- _EXERCISE_
In the entries below, spot each line with the word "Śledzenie" and copy it.

────────────────

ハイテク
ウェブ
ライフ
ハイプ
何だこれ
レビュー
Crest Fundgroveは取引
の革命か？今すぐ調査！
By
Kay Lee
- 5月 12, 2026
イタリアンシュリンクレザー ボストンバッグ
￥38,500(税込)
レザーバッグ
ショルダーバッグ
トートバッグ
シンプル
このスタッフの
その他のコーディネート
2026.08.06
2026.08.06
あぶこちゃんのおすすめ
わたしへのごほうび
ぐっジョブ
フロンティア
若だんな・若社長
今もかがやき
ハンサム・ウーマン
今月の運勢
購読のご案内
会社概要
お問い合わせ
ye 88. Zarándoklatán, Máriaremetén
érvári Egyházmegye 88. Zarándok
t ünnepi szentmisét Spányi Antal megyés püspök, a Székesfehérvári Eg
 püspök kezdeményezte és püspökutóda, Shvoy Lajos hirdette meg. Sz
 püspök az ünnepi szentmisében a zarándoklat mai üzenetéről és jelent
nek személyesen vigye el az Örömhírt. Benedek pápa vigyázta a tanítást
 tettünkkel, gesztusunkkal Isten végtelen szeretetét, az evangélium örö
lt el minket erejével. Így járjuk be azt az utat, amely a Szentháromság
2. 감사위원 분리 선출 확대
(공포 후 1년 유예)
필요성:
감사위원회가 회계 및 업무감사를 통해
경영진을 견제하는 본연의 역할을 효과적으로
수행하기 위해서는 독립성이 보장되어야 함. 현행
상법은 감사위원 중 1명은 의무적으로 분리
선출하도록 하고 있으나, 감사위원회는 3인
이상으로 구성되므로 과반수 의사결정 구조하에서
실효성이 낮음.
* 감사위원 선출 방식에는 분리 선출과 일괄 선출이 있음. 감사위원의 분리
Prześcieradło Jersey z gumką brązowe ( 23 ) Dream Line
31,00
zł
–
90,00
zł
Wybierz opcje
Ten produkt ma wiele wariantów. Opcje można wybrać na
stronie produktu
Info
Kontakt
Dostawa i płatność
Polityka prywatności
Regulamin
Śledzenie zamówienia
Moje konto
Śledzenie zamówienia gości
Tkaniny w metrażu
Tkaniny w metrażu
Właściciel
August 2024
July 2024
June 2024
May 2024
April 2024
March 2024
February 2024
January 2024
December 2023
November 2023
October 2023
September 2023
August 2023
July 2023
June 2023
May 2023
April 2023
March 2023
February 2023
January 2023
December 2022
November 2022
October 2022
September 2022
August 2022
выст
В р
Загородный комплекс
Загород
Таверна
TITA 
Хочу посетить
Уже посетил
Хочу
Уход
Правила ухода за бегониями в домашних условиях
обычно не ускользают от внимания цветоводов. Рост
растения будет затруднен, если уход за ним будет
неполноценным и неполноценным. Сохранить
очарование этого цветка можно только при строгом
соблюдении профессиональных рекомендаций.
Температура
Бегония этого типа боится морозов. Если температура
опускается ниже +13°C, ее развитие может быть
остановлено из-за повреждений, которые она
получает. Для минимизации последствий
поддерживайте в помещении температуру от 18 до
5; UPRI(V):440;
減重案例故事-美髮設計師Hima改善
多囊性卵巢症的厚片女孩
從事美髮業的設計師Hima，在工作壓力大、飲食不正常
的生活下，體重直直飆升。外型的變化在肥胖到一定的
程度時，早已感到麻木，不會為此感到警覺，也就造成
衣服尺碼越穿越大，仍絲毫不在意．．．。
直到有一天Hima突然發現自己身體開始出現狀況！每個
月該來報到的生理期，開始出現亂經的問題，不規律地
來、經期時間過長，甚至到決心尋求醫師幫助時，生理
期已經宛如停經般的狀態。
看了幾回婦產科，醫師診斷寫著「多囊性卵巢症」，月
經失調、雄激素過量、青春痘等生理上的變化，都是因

────────────────

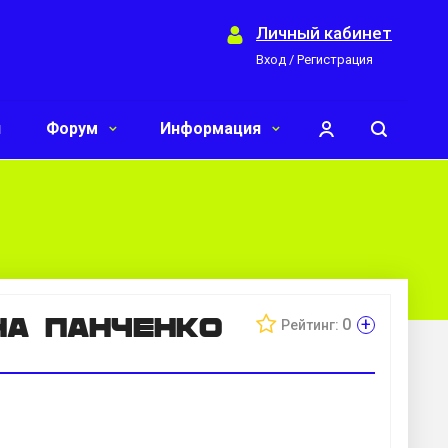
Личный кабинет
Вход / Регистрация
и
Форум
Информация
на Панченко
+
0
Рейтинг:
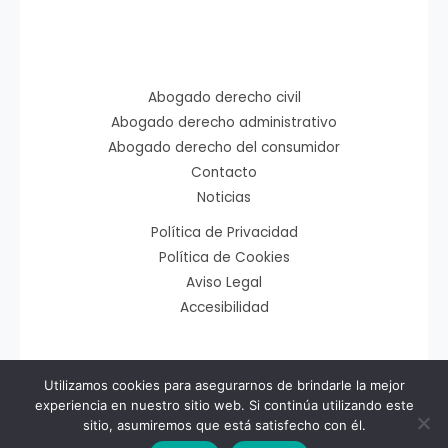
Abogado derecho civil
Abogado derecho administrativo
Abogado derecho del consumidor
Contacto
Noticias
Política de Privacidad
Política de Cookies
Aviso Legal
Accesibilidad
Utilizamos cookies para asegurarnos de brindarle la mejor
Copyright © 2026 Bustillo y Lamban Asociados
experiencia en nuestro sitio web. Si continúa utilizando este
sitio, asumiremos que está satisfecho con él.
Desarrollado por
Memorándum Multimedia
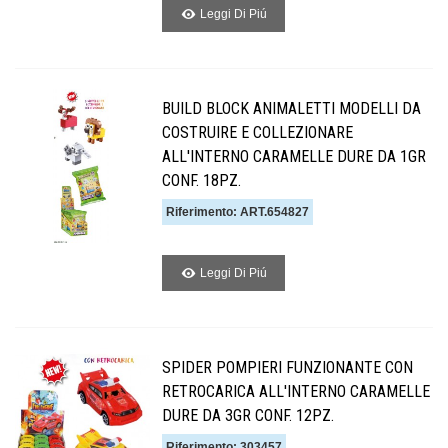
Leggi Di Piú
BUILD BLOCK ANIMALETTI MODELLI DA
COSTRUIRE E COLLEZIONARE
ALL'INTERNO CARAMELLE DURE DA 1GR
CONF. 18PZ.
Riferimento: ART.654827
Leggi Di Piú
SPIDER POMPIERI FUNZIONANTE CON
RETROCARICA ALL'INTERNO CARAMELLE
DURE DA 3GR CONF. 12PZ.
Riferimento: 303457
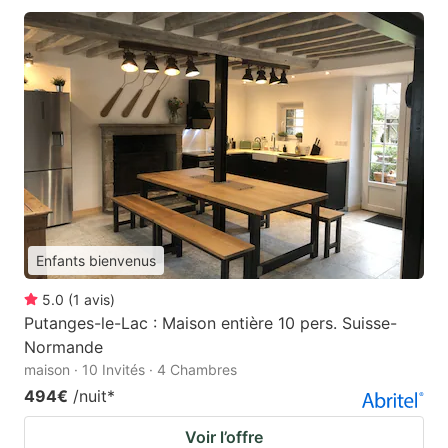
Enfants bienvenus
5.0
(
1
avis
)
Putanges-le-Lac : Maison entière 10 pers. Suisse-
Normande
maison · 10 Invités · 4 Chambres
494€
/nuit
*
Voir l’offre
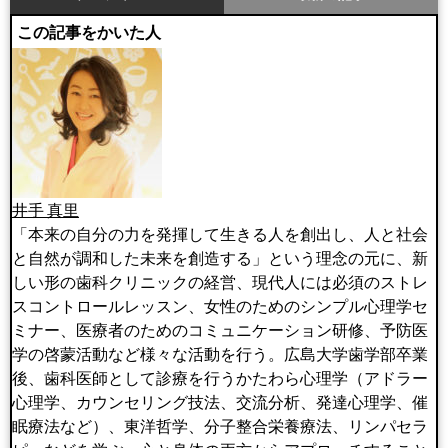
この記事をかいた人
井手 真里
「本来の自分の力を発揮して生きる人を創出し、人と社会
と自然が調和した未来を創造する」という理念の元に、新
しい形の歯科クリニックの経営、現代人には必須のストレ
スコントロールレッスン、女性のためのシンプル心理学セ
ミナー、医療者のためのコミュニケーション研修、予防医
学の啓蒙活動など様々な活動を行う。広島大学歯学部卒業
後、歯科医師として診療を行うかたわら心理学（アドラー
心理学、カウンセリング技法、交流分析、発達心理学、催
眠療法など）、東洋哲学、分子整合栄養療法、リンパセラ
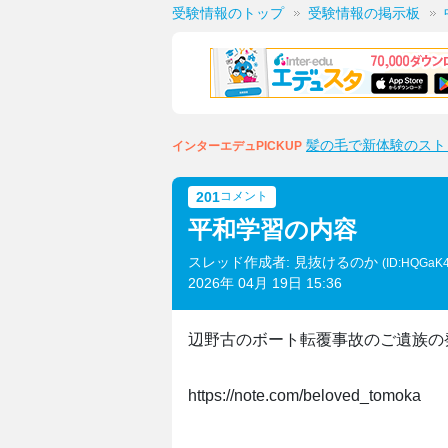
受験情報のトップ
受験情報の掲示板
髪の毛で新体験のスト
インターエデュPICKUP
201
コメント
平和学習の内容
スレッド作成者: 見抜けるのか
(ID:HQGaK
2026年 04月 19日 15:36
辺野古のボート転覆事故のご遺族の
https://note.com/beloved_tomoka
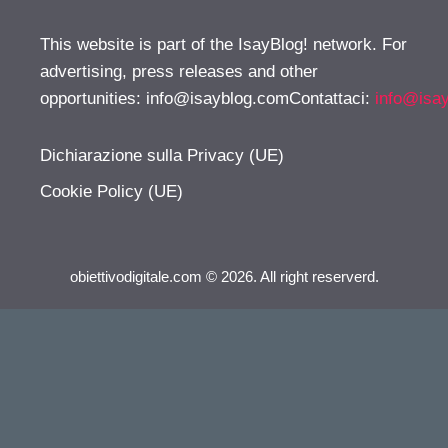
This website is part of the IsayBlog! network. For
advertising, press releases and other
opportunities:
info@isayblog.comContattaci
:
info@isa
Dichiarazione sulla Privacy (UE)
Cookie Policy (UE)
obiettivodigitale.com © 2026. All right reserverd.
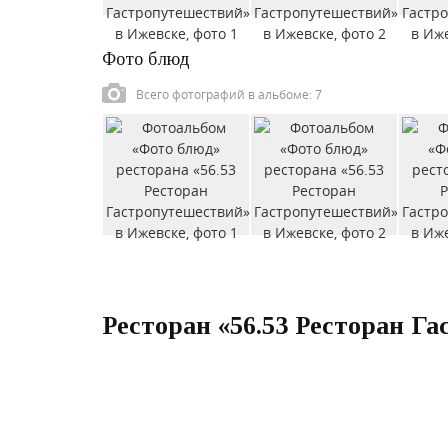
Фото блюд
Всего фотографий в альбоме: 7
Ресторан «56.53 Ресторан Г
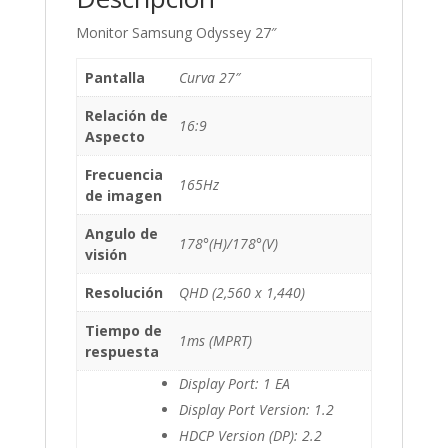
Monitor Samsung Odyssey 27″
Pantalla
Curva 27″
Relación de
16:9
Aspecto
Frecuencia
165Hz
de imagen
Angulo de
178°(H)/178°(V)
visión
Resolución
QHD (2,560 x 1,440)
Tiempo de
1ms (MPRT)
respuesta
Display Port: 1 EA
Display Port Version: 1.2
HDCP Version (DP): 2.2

────────────────

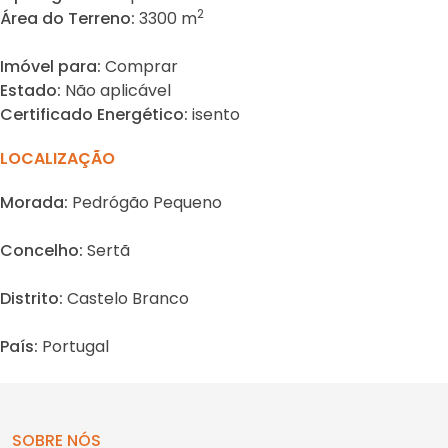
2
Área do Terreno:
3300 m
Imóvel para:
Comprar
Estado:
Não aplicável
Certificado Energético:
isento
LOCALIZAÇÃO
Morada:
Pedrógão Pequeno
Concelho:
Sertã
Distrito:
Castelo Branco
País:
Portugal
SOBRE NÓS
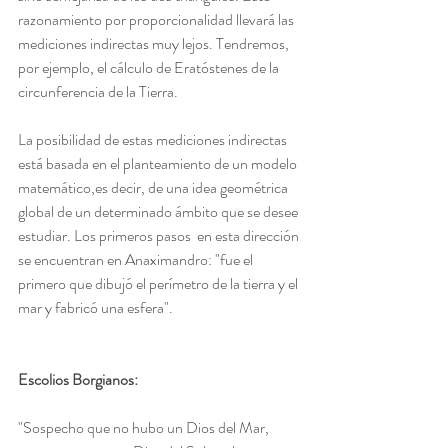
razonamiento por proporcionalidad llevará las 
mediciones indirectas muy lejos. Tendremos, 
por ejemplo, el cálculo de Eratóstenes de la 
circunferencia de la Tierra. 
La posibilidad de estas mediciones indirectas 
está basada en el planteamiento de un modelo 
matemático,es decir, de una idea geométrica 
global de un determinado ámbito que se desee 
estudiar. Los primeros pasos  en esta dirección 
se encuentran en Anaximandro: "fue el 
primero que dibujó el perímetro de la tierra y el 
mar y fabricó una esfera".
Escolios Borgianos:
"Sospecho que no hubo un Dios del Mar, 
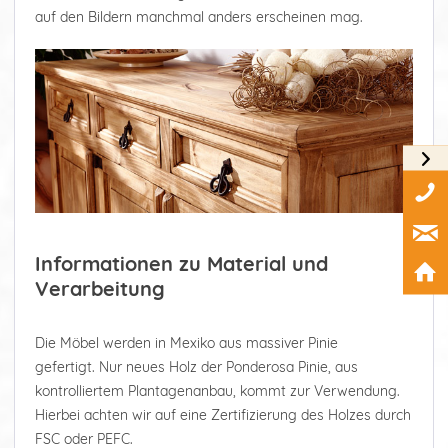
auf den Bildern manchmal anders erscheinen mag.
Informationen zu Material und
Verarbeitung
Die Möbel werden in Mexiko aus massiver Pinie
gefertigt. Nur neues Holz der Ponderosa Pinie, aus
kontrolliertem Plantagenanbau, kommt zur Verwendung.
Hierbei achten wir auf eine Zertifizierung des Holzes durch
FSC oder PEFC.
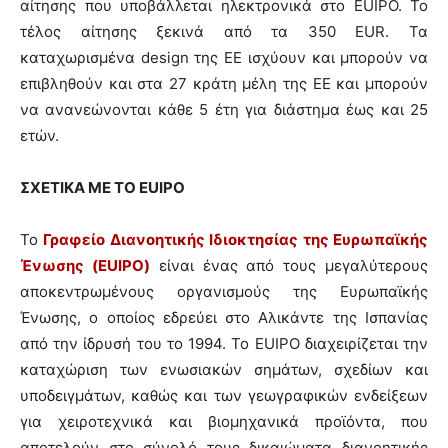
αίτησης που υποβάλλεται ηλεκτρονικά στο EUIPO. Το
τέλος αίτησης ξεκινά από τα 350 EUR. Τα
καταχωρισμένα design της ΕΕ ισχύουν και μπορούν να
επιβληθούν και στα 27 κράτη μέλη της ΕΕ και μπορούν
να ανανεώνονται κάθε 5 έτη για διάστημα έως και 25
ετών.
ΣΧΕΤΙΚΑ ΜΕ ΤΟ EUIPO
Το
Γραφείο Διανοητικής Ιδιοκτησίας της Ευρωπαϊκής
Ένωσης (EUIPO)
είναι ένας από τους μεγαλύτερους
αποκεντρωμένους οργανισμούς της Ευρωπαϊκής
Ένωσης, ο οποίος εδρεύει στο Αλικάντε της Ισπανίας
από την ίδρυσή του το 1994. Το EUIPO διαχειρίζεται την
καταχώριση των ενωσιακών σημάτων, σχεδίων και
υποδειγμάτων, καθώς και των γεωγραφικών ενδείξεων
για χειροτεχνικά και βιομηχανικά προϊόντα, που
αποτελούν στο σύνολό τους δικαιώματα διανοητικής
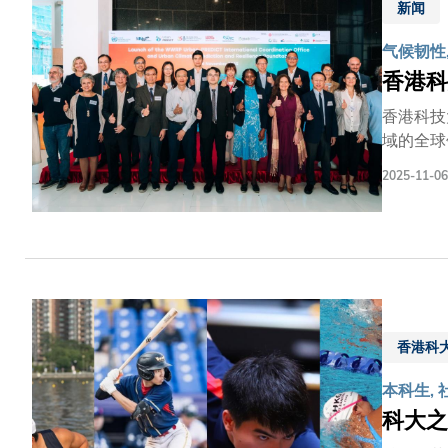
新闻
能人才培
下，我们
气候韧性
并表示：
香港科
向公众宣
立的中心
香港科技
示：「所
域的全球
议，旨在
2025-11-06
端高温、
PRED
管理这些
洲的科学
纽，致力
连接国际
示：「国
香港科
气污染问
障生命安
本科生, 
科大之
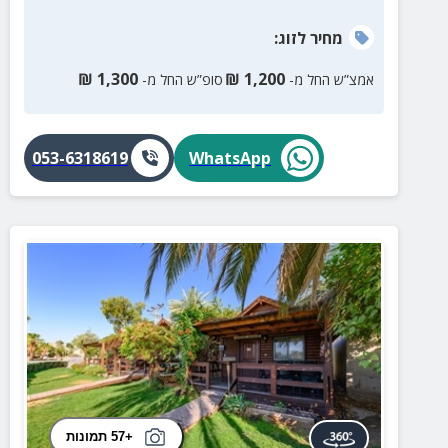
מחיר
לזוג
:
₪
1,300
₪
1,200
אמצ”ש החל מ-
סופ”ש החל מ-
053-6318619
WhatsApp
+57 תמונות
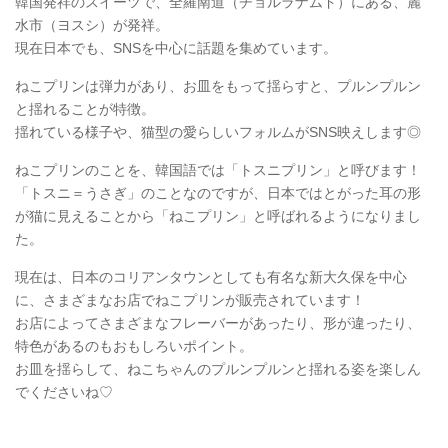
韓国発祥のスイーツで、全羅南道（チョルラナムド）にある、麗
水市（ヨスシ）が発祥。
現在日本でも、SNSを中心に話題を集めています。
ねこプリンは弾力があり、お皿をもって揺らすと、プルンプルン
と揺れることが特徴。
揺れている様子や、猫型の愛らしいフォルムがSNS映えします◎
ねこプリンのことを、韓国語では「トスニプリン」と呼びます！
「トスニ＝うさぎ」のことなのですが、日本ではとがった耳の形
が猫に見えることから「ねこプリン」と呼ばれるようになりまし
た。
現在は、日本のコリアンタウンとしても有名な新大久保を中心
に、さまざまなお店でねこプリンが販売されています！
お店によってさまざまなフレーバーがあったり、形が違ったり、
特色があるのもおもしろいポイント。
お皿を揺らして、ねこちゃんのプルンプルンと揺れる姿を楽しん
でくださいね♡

────────────────

- _SOLVED EXERCISE_
Śledzenie zamówienia
Śledzenie zamówienia gości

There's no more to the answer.